Doxorubicin Intercalated Co‐Al Layered Double Hydroxide Nanocarrier With pH‐Responsive Controlled Release and Selective Melanoma Suppression: Toward Next‐Generation Nanotherapeutics

Abstract Clinical oncology grapples with persistent challenges, particularly the rapid onset of tumor resistance and the systemic limitations of conventional chemotherapeutics such as doxorubicin (Dox). Despite its potency, Dox suffers from poor solubility, non‐specific distribution, and severe toxicity, often compromising therapeutic efficacy. Addressing these obstacles, this study explores cobalt‐aluminium layered double hydroxides (Co‐Al LDHs) as smart nanocarriers for targeted melanoma therapy.

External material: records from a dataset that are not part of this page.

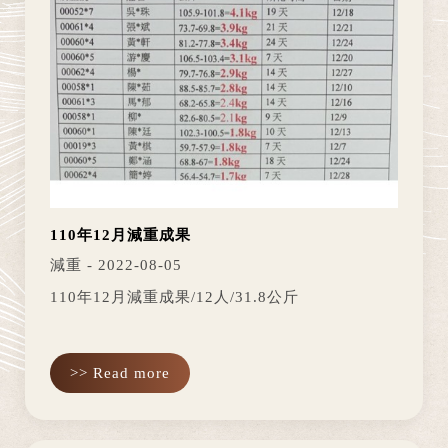
110年12月減重成果
減重 - 2022-08-05
110年12月減重成果/12人/31.8公斤
>> Read more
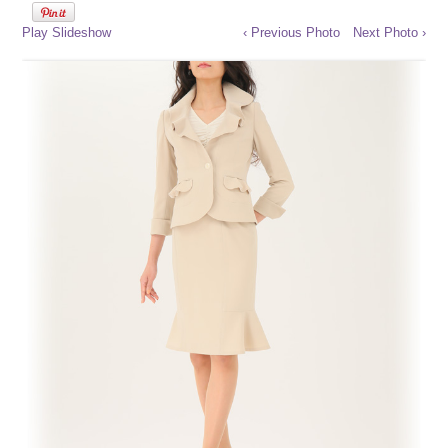
Play Slideshow
‹ Previous Photo
Next Photo ›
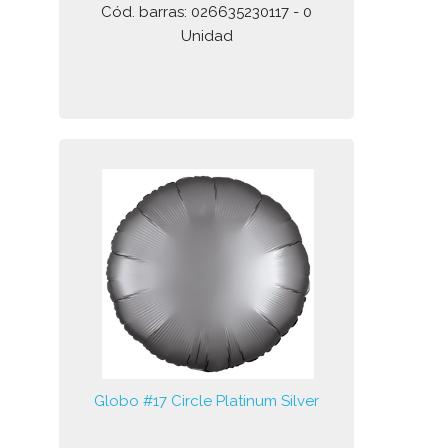
Cód. barras: 026635230117 - 0
Unidad
Globo #17 Circle Platinum Silver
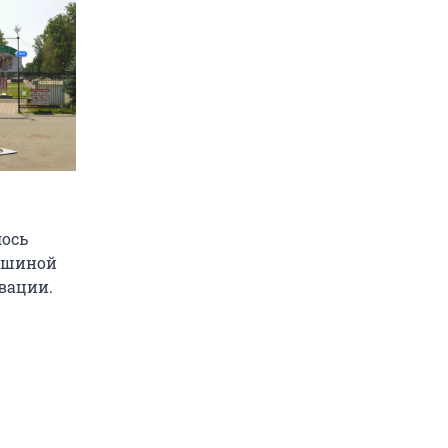
лось
лошиной
овации.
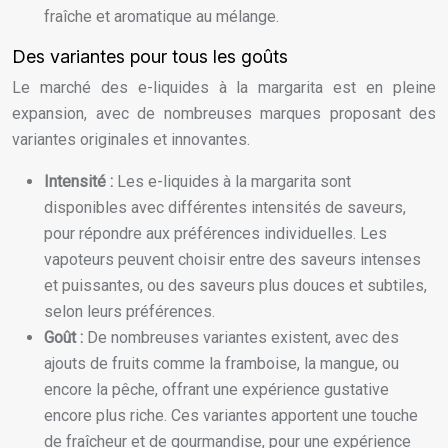
fraîche et aromatique au mélange.
Des variantes pour tous les goûts
Le marché des e-liquides à la margarita est en pleine
expansion, avec de nombreuses marques proposant des
variantes originales et innovantes.
Intensité :
Les e-liquides à la margarita sont
disponibles avec différentes intensités de saveurs,
pour répondre aux préférences individuelles. Les
vapoteurs peuvent choisir entre des saveurs intenses
et puissantes, ou des saveurs plus douces et subtiles,
selon leurs préférences.
Goût :
De nombreuses variantes existent, avec des
ajouts de fruits comme la framboise, la mangue, ou
encore la pêche, offrant une expérience gustative
encore plus riche. Ces variantes apportent une touche
de fraîcheur et de gourmandise, pour une expérience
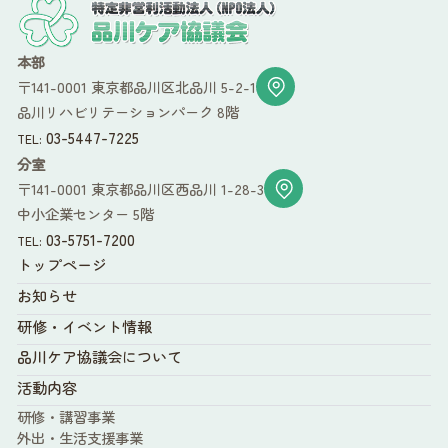
本部
〒141-0001 東京都品川区北品川 5-2-1
品川リハビリテーションパーク 8階
03-5447-7225
TEL:
分室
〒141-0001 東京都品川区西品川 1-28-3
中小企業センター 5階
03-5751-7200
TEL:
トップページ
お知らせ
研修・イベント情報
品川ケア協議会について
活動内容
研修・講習事業
外出・生活支援事業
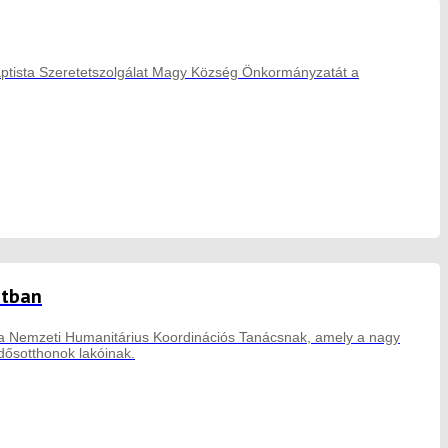
Baptista Szeretetszolgálat Magy Község Önkormányzatát a
ntban
a Nemzeti Humanitárius Koordinációs Tanácsnak, amely a nagy
idősotthonok lakóinak.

Capitalizing on their tunable structure, high drug‐loading capacity, and biocompatibility, Co‐Al LDHs facilitate enhanced encapsulation, sustained release, and selective tumor accumulation of Dox. Density Functional Theory (DFT) analyses confirm robust molecular interactions between Dox and the LDH matrix, ensuring structural stability and favorable energetics for drug delivery. In vitro assays reveal significant cytotoxicity (≈80%) against melanoma cells and with minimal toxicity (≈8%) to normal muscle cells. Furthermore, in vivo evaluations using luciferase‐tagged B16‐F10 melanoma models demonstrate pronounced tumor inhibition and excellent systemic biocompatibility. Augmented by machine learning‐guided force field modelling, this platform also offers a predictive framework for engineering next‐generation nanotherapeutics. Together, these findings position Co‐Al LDHs as a promising frontier in nanomedicine, merging targeted delivery, controlled release, and computational precision to overcome current therapeutic barriers in melanoma treatment and beyond.